3. Pode o magistrado realizar, em juízo, o ato de reconhecimento formal, desde que observado o devido procedimento probatório, bem como pode ele se convencer da autoria delitiva a partir do exame de outras provas que não guardem relação de causa e efeito com o ato viciado de reconhecimento.
4. O reconhecimento do suspeito por mera exibição de fotografia(s), ao reconhecer, a par de dever seguir o mesmo procedimento do reconhecimento pessoal, há de ser visto como etapa antecedente a eventual reconhecimento pessoal e, portanto, não pode servir como prova em ação penal, ainda que confirmado em juízo.

A partir desse julgado, o referido entendimento passou a ser adotado pela Corte da Cidadania, consoante se vê das ementas a seguir colacionadas:

AGRAVO REGIMENTAL NO AGRAVO EM RECURSO ESPECIAL. HOMICÍDIO QUALIFICADO. RECONHECIMENTO PESSOAL. INOBSERVÂNCIA DO PROCEDIMENTO PREVISTO NO ART. 226 DO CPP. SUPORTE PROBATÓRIO INSUFICIENTE. CERTEZA NÃO DEMONSTRADA. NULIDADE RECONHECIDA.
1. No julgamento do HC 598.886/SC, da relatoria do Min.
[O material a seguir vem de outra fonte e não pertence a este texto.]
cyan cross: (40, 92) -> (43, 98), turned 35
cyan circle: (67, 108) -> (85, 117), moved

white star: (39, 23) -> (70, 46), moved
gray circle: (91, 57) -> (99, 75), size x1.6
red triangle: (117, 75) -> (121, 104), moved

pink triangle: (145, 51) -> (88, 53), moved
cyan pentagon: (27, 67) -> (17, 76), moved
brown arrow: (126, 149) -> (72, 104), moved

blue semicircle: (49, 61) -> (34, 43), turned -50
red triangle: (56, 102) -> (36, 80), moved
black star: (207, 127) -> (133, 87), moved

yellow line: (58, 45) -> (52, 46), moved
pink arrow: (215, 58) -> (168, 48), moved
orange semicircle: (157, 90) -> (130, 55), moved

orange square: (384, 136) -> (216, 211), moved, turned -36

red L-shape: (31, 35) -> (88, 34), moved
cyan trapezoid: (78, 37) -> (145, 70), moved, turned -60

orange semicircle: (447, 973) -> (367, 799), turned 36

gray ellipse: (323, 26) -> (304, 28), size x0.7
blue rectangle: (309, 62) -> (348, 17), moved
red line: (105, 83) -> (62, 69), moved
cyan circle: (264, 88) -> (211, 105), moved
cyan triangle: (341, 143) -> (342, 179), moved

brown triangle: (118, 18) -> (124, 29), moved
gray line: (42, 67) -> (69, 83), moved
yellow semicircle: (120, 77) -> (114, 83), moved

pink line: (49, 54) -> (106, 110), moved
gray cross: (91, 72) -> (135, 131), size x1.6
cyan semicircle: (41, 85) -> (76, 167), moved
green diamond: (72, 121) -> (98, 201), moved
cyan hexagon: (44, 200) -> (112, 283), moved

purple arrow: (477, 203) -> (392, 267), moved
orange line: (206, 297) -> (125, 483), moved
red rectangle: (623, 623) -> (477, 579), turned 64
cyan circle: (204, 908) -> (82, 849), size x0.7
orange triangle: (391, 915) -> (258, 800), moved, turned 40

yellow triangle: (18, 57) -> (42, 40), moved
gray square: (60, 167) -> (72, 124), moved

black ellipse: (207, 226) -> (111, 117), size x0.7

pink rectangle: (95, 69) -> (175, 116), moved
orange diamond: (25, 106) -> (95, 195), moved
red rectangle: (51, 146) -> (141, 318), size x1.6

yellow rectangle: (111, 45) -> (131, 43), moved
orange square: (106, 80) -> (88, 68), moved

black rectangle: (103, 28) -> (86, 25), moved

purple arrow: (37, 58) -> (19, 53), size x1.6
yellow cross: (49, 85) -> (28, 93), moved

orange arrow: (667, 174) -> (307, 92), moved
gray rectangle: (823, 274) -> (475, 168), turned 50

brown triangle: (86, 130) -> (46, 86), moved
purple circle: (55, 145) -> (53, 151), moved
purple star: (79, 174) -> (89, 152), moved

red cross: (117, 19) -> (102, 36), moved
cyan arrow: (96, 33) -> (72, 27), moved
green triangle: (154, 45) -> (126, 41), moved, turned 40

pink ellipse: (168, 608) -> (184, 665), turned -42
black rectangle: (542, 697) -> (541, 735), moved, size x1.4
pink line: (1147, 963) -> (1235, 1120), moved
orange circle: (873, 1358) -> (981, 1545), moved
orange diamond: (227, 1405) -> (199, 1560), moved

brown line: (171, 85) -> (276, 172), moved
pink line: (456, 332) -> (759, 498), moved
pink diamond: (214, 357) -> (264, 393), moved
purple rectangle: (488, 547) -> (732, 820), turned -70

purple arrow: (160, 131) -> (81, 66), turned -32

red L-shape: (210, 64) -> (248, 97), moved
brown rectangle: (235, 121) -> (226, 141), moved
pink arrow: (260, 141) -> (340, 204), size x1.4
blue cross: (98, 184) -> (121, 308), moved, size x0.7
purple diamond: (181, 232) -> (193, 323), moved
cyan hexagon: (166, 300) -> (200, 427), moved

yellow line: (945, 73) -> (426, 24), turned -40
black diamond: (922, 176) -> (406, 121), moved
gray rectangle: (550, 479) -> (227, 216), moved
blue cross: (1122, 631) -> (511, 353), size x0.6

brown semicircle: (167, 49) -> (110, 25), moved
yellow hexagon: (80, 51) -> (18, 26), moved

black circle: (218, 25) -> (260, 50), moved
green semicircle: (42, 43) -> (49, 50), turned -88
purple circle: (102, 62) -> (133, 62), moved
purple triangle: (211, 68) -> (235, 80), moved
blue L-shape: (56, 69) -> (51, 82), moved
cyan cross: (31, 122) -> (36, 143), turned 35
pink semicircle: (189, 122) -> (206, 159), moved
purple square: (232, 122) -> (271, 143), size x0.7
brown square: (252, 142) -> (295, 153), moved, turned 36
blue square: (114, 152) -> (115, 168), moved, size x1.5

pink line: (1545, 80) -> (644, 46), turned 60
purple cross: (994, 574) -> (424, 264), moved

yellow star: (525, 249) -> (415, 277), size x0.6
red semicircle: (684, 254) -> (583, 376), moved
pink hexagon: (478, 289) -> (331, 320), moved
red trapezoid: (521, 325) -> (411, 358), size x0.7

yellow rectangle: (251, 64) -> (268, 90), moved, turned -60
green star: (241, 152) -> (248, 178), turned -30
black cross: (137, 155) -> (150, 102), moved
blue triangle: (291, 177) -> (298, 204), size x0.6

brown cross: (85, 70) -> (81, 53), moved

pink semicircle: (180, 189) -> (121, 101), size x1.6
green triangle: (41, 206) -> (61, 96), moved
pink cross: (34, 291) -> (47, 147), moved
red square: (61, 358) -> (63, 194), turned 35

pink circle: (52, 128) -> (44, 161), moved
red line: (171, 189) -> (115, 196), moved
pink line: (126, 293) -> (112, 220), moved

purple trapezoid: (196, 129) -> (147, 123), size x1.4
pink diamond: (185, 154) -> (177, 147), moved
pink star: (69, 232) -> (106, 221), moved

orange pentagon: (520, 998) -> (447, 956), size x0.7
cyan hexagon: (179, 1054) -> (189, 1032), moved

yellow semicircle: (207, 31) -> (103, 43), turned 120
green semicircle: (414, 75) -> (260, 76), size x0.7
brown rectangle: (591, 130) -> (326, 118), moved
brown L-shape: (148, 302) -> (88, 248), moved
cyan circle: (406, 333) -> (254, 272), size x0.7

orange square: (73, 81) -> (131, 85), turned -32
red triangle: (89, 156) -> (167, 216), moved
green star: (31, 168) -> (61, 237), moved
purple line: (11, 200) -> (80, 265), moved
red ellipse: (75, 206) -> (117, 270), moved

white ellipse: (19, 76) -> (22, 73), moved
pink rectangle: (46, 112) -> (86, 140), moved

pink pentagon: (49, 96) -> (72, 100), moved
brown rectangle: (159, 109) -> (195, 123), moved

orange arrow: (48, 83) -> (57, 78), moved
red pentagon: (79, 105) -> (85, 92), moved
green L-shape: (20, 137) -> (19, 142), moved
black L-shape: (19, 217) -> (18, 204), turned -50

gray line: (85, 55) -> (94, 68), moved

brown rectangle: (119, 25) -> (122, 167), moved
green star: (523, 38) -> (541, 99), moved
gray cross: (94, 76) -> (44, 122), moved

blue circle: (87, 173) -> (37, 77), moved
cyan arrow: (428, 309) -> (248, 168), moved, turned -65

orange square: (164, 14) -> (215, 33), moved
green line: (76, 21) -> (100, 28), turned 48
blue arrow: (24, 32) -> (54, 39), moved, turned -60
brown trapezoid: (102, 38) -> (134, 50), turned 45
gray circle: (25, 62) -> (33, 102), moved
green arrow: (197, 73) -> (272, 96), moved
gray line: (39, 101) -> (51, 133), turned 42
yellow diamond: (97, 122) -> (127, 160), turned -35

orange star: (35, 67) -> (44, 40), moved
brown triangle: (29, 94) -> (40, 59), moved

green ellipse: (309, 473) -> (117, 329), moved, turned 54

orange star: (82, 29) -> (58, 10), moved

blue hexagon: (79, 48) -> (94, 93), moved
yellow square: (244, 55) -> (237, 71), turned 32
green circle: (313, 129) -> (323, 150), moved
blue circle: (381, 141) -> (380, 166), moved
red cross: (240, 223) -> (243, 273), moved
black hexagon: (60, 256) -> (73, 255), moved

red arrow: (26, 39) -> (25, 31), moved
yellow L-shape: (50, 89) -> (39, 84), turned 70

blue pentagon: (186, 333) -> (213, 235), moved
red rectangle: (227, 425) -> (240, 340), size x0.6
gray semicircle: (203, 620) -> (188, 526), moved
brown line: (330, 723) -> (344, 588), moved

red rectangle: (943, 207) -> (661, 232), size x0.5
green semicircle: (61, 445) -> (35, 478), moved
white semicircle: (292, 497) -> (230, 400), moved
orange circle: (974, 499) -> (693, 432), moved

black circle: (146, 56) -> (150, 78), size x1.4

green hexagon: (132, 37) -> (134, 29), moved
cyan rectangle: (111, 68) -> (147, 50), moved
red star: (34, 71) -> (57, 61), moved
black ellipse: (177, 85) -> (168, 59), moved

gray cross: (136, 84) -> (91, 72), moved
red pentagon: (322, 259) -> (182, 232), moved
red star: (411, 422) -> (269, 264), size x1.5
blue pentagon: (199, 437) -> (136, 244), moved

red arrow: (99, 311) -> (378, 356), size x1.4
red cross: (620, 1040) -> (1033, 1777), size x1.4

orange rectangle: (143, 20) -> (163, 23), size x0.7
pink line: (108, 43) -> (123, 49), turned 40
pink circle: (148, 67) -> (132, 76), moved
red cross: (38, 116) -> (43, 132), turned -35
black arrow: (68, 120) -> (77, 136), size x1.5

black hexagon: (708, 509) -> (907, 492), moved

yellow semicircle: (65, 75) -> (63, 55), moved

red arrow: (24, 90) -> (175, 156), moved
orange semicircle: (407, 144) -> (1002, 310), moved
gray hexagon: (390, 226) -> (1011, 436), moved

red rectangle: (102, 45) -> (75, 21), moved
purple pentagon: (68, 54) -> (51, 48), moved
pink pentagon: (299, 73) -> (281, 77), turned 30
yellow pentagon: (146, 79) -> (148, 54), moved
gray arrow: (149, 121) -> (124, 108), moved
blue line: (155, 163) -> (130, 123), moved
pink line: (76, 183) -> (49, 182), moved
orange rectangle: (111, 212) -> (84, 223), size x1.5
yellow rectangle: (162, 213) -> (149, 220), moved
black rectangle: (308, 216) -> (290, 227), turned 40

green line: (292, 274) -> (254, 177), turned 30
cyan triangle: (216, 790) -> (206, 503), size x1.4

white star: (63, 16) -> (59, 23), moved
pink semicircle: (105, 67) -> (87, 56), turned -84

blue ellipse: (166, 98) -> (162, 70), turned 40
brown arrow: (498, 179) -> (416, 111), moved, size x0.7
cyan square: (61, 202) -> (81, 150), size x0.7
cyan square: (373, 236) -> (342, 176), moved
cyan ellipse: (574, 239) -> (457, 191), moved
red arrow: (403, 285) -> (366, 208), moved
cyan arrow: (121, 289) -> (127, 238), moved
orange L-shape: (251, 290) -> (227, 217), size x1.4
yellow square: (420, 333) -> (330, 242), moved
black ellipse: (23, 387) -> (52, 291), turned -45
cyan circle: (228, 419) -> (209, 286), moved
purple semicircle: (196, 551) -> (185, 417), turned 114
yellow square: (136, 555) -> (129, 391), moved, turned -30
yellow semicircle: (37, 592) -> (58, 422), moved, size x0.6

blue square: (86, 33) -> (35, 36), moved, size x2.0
ROGÉRIO SCHIETTI CRUZ, decidiu a Sexta Turma, revendo anterior interpretação, que se "determine, doravante, a invalidade de qualquer reconhecimento formal - pessoal ou fotográfico - que não siga estritamente o que determina o art. 226 do CPP, sob pena de continuar-se a gerar uma instabilidade e insegurança de sentenças judiciais que, sob o pretexto de que outras provas produzidas em apoio a tal ato - todas, porém, derivadas de um reconhecimento desconforme ao modelo normativo - autorizariam a condenação, potencializando, assim, o concreto risco de graves erros judiciários".
2. Hipótese em que o reconhecimento pessoal dos recorrentes não obedeceu aos ditames do precedente mencionado (HC 598.886/SC) e, mais grave ainda, à própria norma processual em causa (art. 226 - CPP), porquanto consideradas desnecessárias pelo Tribunal de origem, tendo a pronúncia sido baseada no reconhecimento pessoal em causa, não tendo havido, ademais, flagrante (próprio) do crime praticado, nem outras provas independentes a corroborar a acusação.
3. Como observado no HC n. 598.886/SC, "[à] vista dos efeitos e dos riscos de um reconhecimento falho, a inobservância do procedimento descrito na referida norma processual torna inválido o reconhecimento da pessoa suspeita e não poderá servir de lastro a eventual condenação, mesmo se confirmado o reconhecimento em juízo".
4. Agravo regimental improvido.
(AgRg no AREsp n. 1.910.127/SC, relator Ministro Olindo Menezes (Desembargador Convocado do TRF 1ª Região), Sexta Turma, julgado em 7/6/2022, DJe de 10/6/2022.)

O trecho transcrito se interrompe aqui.